Eric Radman : a Journal

Handling TCP Connections with Kqueue Event Notification

Kqueue is a scalable mechanism for registering and responding to process, signal, timer, and file descriptor events in the kernel. Today it's a native facility on every major BSD distribution and MacOS.

The key to using the kqueue API is understand that every event is identified by a user-supplied integer. As Ted Unangst notes in "Experiences with kqueue" [PDF]. you must make sure you understand what this integer identifies. When implementing a TCP server this integer will be a file descriptor created by socket(2).

Listening on a Socket

The main event loop will react to events on the listening socket by calling accept(2) or close(2) if the client has disconnected.

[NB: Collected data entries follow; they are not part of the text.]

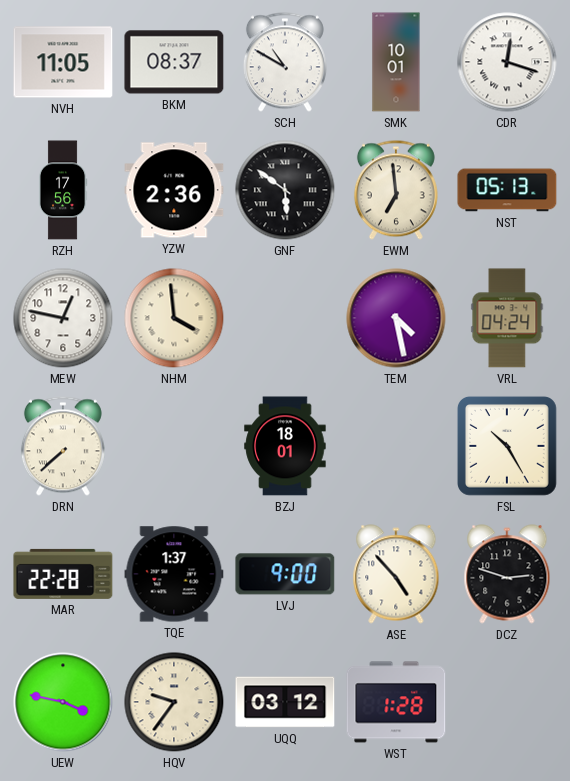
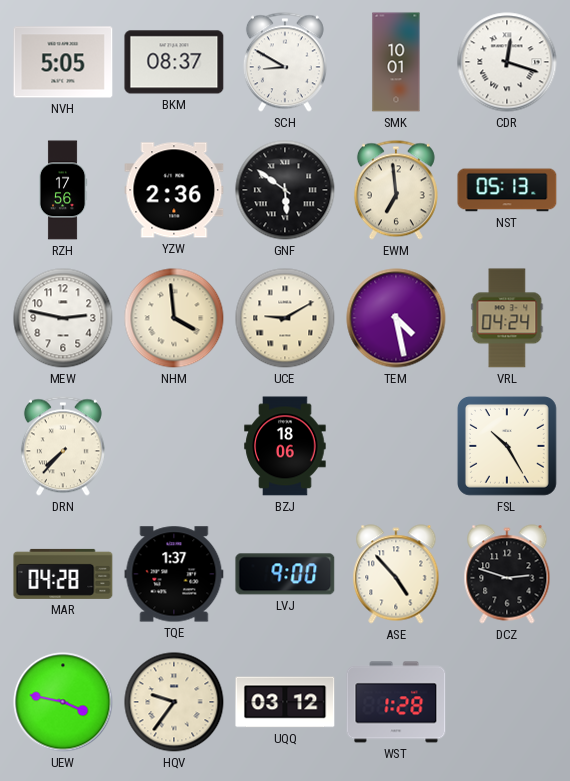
NVH: 11:05 -> 5:05
SCH: 10:50 -> 8:50
MEW: 12:47 -> 2:47
UCE: none -> 9:10
DRN: 7:38 -> 7:37
BZJ: 18:01 -> 18:06
MAR: 22:28 -> 04:28
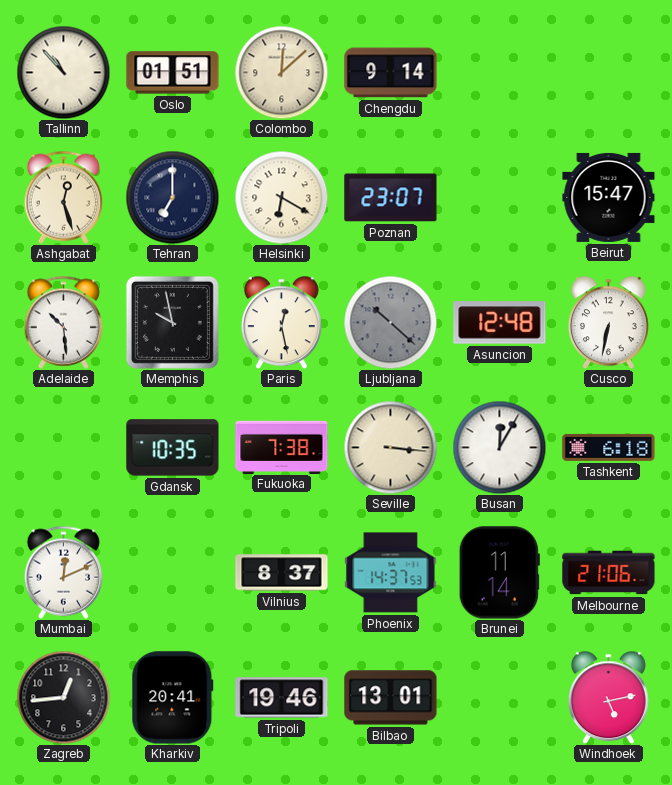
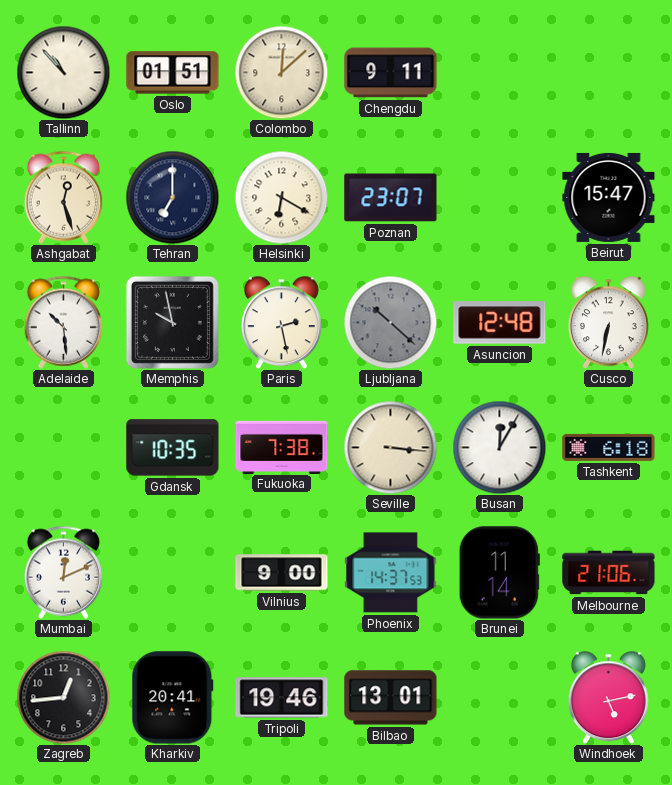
Chengdu: 9:14 -> 9:11
Paris: 12:28 -> 2:28
Vilnius: 8:37 -> 9:00
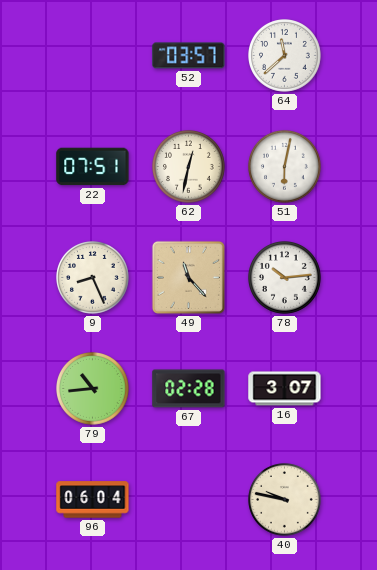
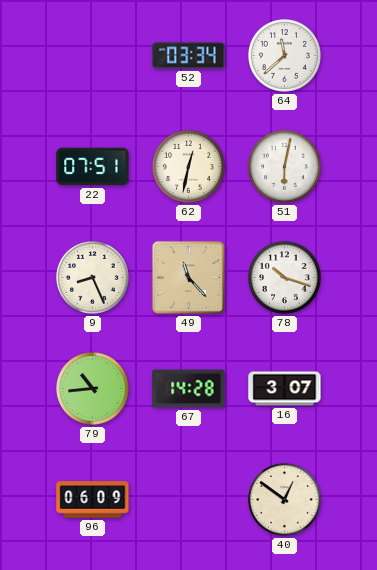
52: 03:57 -> 03:34
78: 10:14 -> 10:18
67: 02:28 -> 14:28
96: 06:04 -> 06:09
40: 9:47 -> 12:51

To get started, we first create a socket, and then bind it to an address

#include <sys/socket.h>
#include <sys/un.h>
#include <netdb.h>

struct addrinfo *addr;
struct addrinfo hints;

/* open a TCP socket */
memset(&hints, 0, sizeof hints);
hints.ai_family = PF_UNSPEC; /* any supported protocol */
hints.ai_flags = AI_PASSIVE; /* result for bind() */
hints.ai_socktype = SOCK_STREAM; /* TCP */
int error = getaddrinfo ("127.0.0.1", "8080", &hints, &addr);
if (error)
    errx(1, "getaddrinfo failed: %s", gai_strerror(error));

getaddrinfo(3) retured a pointer to an array of addresses that matched the hostname provided, here we'll only use the first match.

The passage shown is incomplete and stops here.